Use them to investigate potential structure and ingestion signals, not as a ranking guarantee. They are kept separate from the core checks (Performance, Crawlability, Content Visibility) to avoid mixing confidence levels.
Checks whether a /llms.txt file is present at the root of your domain. llms.txt is a proposed convention for giving LLMs structured guidance about a site's content.
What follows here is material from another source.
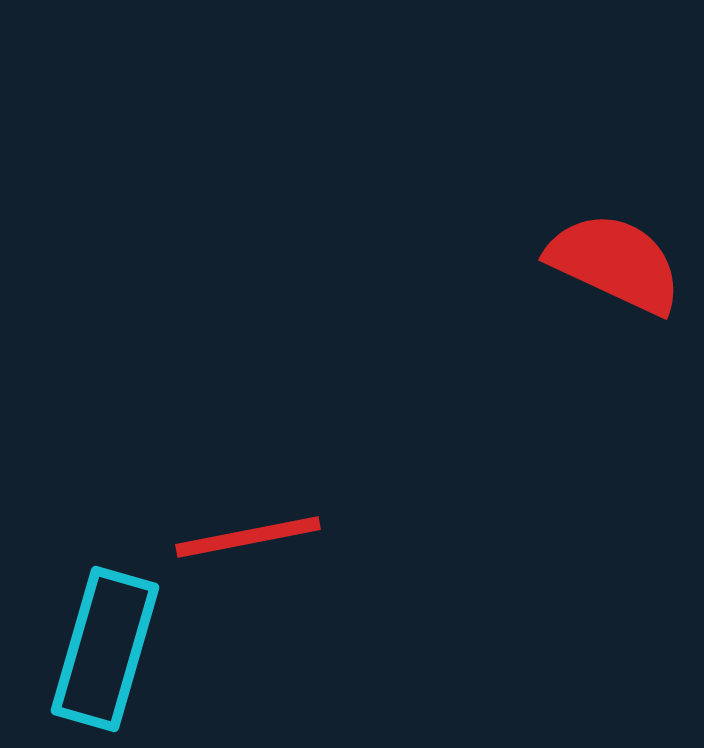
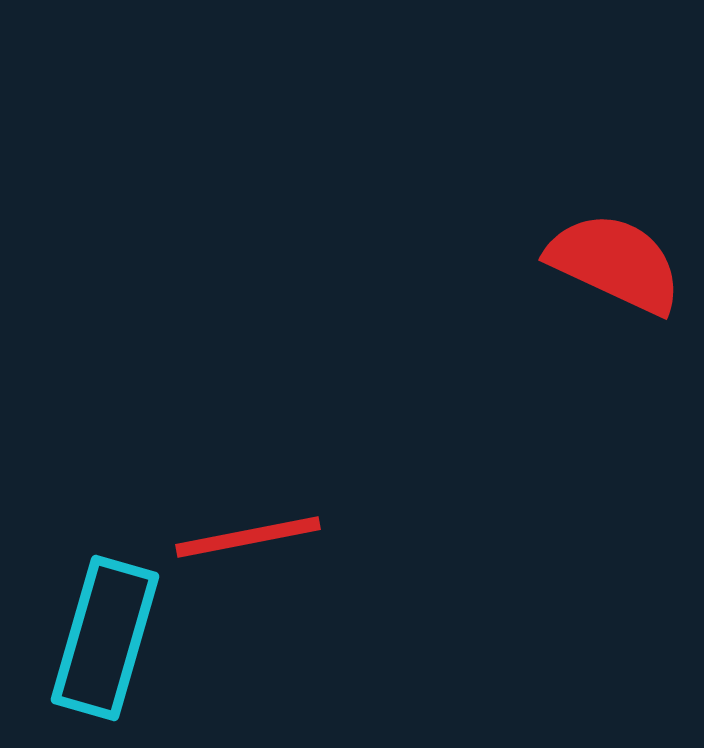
cyan rectangle: moved 11 px up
Its presence or absence is an ecosystem signal—not proof of ingestion or indexing behavior by any specific AI system.
Detects @type values from JSON-LD blocks found in the raw HTML. The chips shown represent all detected types from sampled items—both valid and invalid. Structured data can improve machine readability, but its presence is not direct proof of inclusion in AI answers.
Converts the page content to Markdown and compares token, word, and character counts between the HTML and Markdown representations. A negative difference means Markdown is more compact for this content. Token counts depend on representation and tokenizer assumptions—treat these figures as directional, not absolute.
Common causes: Server is down or extremely slow (>30 seconds), invalid URL format, firewall blocking the audit request.
Try: Verify the URL loads in your browser, check if the site is reachable, try a different page from the same domain.
The extension cannot analyze browser internal pages (chrome://), extension settings pages, local files (file://), or pages with strict Content Security Policies.
Solution: Use the web app at beseenby.ai for these cases.
We fetch robots.txt fresh on each audit, but there may be CDN caching at your end.
Try: Wait 5–10 minutes, verify your changes are visible at yourdomain.com/robots.txt directly, then run the audit again.